24 votes

It’s Not Wrong that "🤦🏼‍♂️".length == 7

7 comments

  1. skybrian
    Link
    This is a ridiculously thorough analysis of the issues involved in designing a good string API, how various programming languages have gotten it wrong, and why some arguments about how it should...

    This is a ridiculously thorough analysis of the issues involved in designing a good string API, how various programming languages have gotten it wrong, and why some arguments about how it should be done are wrong. (Saved for future reference.)

    Text is very complicated.

    15 votes
  2. winther
    Link
    Oh man speaking of string length. I work with SMS and we have our own fun with determining the length of a single SMS. A single message is 160 characters, but if the total message is longer there...

    Oh man speaking of string length. I work with SMS and we have our own fun with determining the length of a single SMS. A single message is 160 characters, but if the total message is longer there are only 153 in a single message because some extra bytes is needed to combine the messages together. To make it even more complicated we use a special 7-bit encoding scheme with a very limited character set called GSM 03.38. Add to that some special characters like € and [ counts as two characters because they use more bits to encode. Always fun to explain that to customers.

    12 votes
  3. [2]
    arqalite
    Link
    This was immensely informative. I don't work with strings at such a low-level to actually need this information, but I loved learning how complex Unicode really is. Also the fact that the...

    This was immensely informative. I don't work with strings at such a low-level to actually need this information, but I loved learning how complex Unicode really is.

    Also the fact that the Declaration of Human Rights isn't properly translated in a lot of languages is weird.

    7 votes
    1. Akir
      Link Parent
      Language is hard, and Unicode is kind of an abomination because it tries to be the one way to represent every language and idea, and that's why we get "dumb" things like emoji that are actually...

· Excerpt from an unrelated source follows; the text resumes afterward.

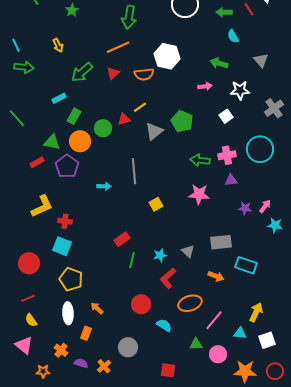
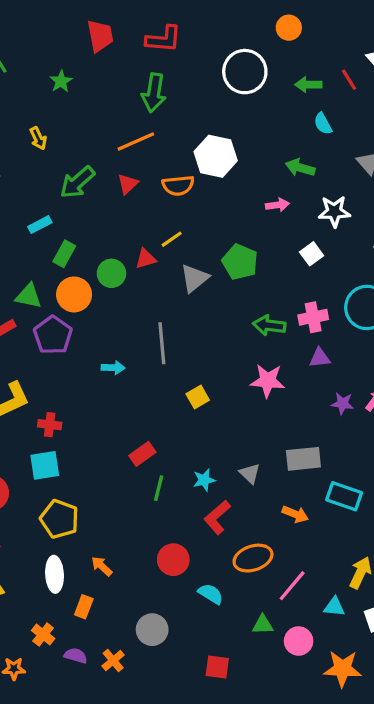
cyan square: (62, 246) -> (45, 465), turned -30

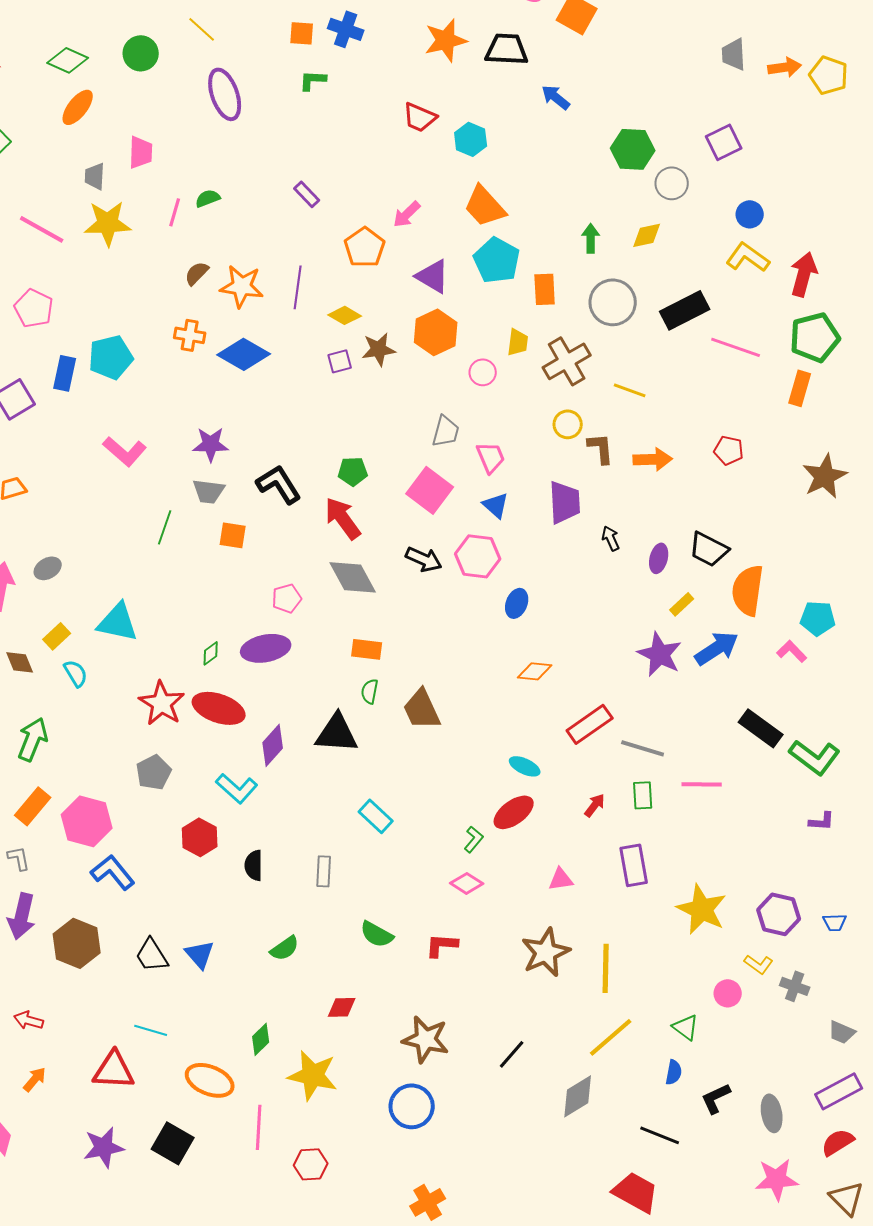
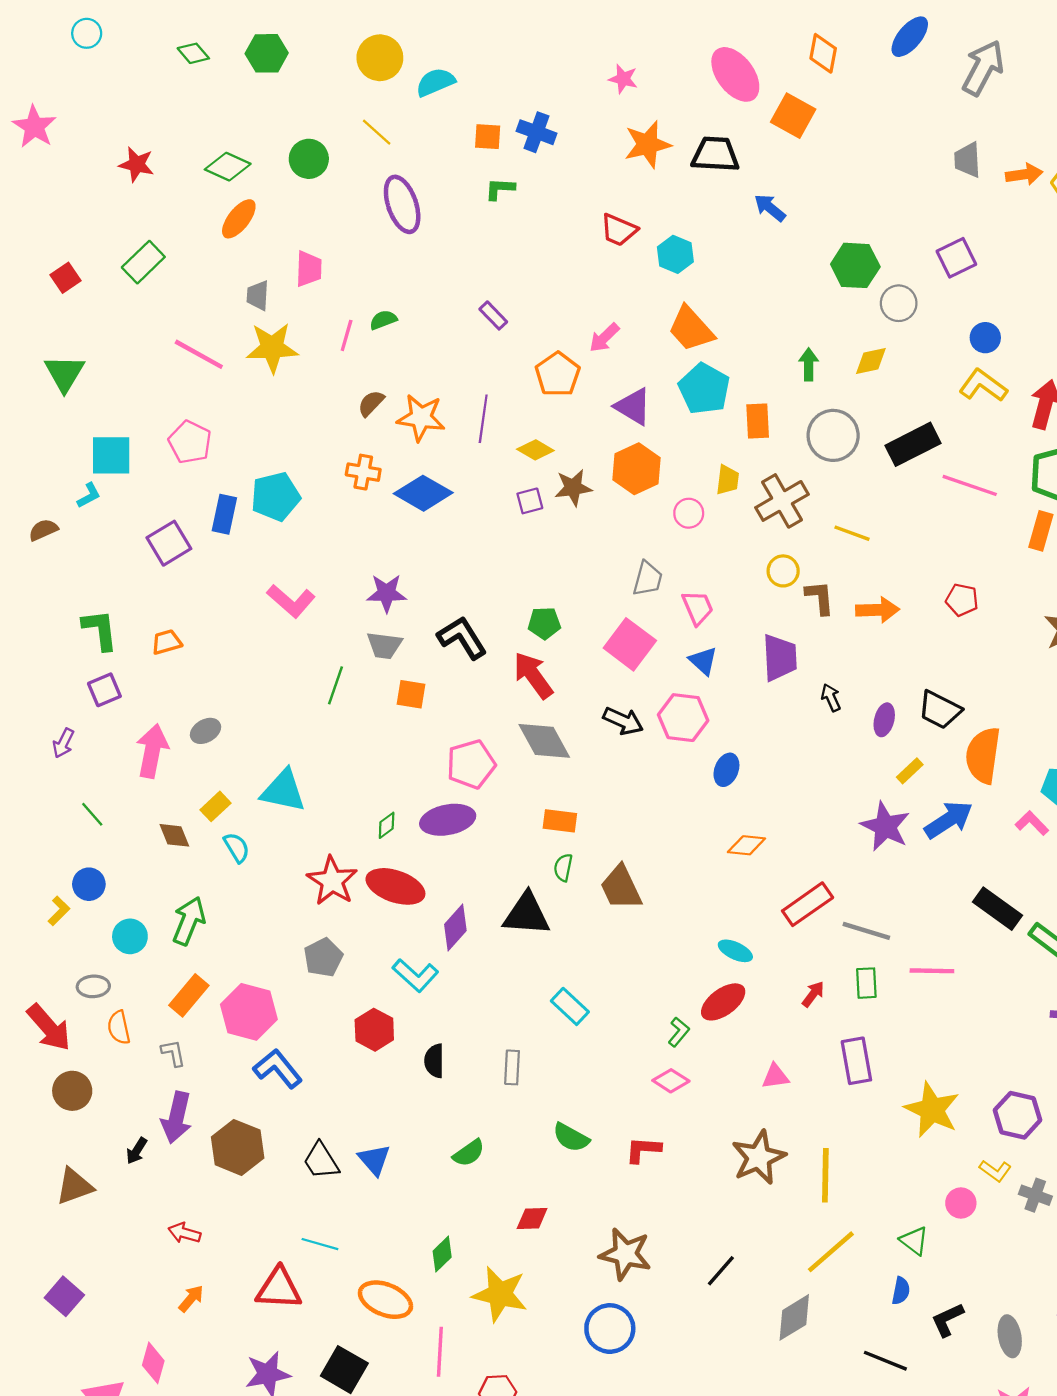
pink pentagon: (287, 598) -> (471, 764), size x1.5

      Language is hard, and Unicode is kind of an abomination because it tries to be the one way to represent every language and idea, and that's why we get "dumb" things like emoji that are actually made up of multiple characters. But the alternatives are just dumb for different reasons. Representing multiple languages is hard and requires some level of compromise to implement, and the nice thing about Unicode is that it basically enforces the use of the same set of compromises across everything that uses it.

      6 votes
  4. [3]
    xk3
    (edited )
    Link
    Fantastic in-depth article! Thanks for sharing. Recently I found it funny that len('…'.encode()) == len('...'.encode()). The first one is ellipses, the second are three dots. This is obvious but...

    Fantastic in-depth article! Thanks for sharing.

    Recently I found it funny that len('…'.encode()) == len('...'.encode()). The first one is ellipses, the second are three dots.

    This is obvious but for those that don't know if you encode a string to bytes then it should have the same number across all languages.

    ie. Python will say len('🤦🏼‍♂️'.encode()) == 17

    5 votes
    1. [2]
      skybrian
      Link Parent
      In which language?

      In which language?

      1 vote
      1. xk3
        Link Parent
        As far as I know, both those snippets should be the same in all languages. For example in JavaScript: const utf8Encoder = new TextEncoder(); utf8Encoder.encode('…').length ===...

        As far as I know, both those snippets should be the same in all languages.

        For example in JavaScript:

        const utf8Encoder = new TextEncoder(); 
        utf8Encoder.encode('…').length === utf8Encoder.encode('...').length;
        utf8Encoder.encode('🤦🏼‍♂️').length === 17;
        

        This and the above is counting bytes length not string length

        3 votes